Sat down on the rather too rigid park bench facing the green-headed ducks all a dippin' and the two majestic swans, their beaks darting in and out of the ragged shore foliage. A few more people around than last time as this is a Sunday a.m. and quite a good proportion of them are joggers, in groups and pairs mostly. The singles are zoned out on their tunes stuck in the ears and the female pairs are ever chatting, the male pairs more determined and grim-faced. (Their $200 runners demand a solemn comportment.) The sun on the small lake, this nook of it being quite neatly tucked away, threw glittering reflections all around those dear little duckies and with the arched pedestrian bridge spanning just downcreek the scene had a European feel to it.

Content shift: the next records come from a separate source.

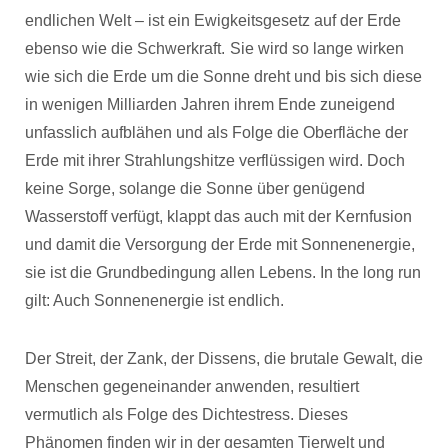
endlichen Welt – ist ein Ewigkeitsgesetz auf der Erde
ebenso wie die Schwerkraft.
Sie wird so lange wirken
wie sich die Erde um die Sonne dreht und bis sich diese
in wenigen Milliarden Jahren ihrem Ende zuneigend
unfasslich aufblähen und als Folge die Oberfläche der
Erde mit ihrer Strahlungshitze verflüssigen wird. Doch
keine Sorge, solange die Sonne über genügend
Wasserstoff verfügt, klappt das auch mit der Kernfusion
und damit die Versorgung der Erde mit Sonnenenergie,
sie ist die Grundbedingung allen Lebens. In the long run
gilt: Auch Sonnenenergie ist endlich.
Der Streit, der Zank, der Dissens, die brutale Gewalt, die
Menschen gegeneinander anwenden, resultiert
vermutlich als Folge des Dichtestress. Dieses
Phänomen finden wir in der gesamten Tierwelt und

Took notes on my script, On the Border of Light setting out the storyline for the day Benoit meets Ides, the same day his mother dies. After a bit, I mosied on over to the seawall to let the embrace of the seaweedy ocean swell over me and negotiated among the mommies running pushing their baby carriages, the strollers and the dogs (all unbelievin' as master gets down to scoop. They always knew their shit didn't stink).

I counted six freighters in the bay and imagined all those men layin' about on union wages nursing a hangover or in town somewhere working on one. These people passing me each sporting their own gait, a tell-tale thing for sure. Some look like they're walking into the ground, shoulders thrust forward, defying adversity. Others frumping about long having given up on any notion of suave. Others all a'jiggle, obviously desperate for the running. One woman with her shoulders pinched and her little hands held high by her chest, puffing out with beads of sweat threatening to melt her agonized countenance. One carriage-pushing mom has to hold up her rhythm to admonish baby, "No growling now." Ah, such a joyous lot.

I could make out the mountains in the distance of Vancouver Island shrouded slightly by a dirty air. Off the bench and rounding the corner I check out the artist's rendering of seascapes and faces. Art might be subjective but this guy holding forth about Picasso and Cubism is definitely in the objectively mediocre phase. Davie Street is all a glitter amidst the apartment highrises and I can see all the way up to Thurlow (about 8 blocks). This main artery was host to many of my youthful shenanigans, playing poker with Montreal drag queens at 3 a.m. at George's restaurant right there by the beach. They'd get wailin' drunk and climb up on the table and do some wild version of dancing as they hiked up their dresses and laughed wickedly at the world. Vulgar, pathetic and rich. And generously bad at poker. And I recall conversations with all those Davie Street teen hustlers who are probably dead by now, not having escaped the plague of the '80's, which seems to have migrated successfully to Africa after metamorphosing into a manageable disease here in Vancouver with HIV positives everywhere taking expensive medications, their faces slightly twisted, eyes agog, their necks prematurely roostered.

I catch snatches of conversations and still I hear most people chatting with a defensive kind of anxiety in their vocal manner. I used to have a girlfriend who would respond to almost everything I said with, "But..." and then proceed to set me straight, about the weather even. We didn't last long. "But..." I'd rather listen to those minor waves cascading having crossed the breadth of the whole ocean and now each with a separate story for me. Telling me secrets. So poetic. From whimsical youth to ancient tragedies replayed.

I've been thinking a lot lately about painting. Just noodling in my head about it as though I'm familiar with it from some previous life of brilliant art-making. These images in my head will have to find their manifestation from these keys I'm tapping. Well homeward now and I see someone has spent their artistry on piling a few rocks on top of each other on bases of boulders by the beach and with five of these little precarious sculptures I imagine the artist has made his statement... about the arbitrariness of it all, the haphazard way we each survive, barely managing to brook the wind.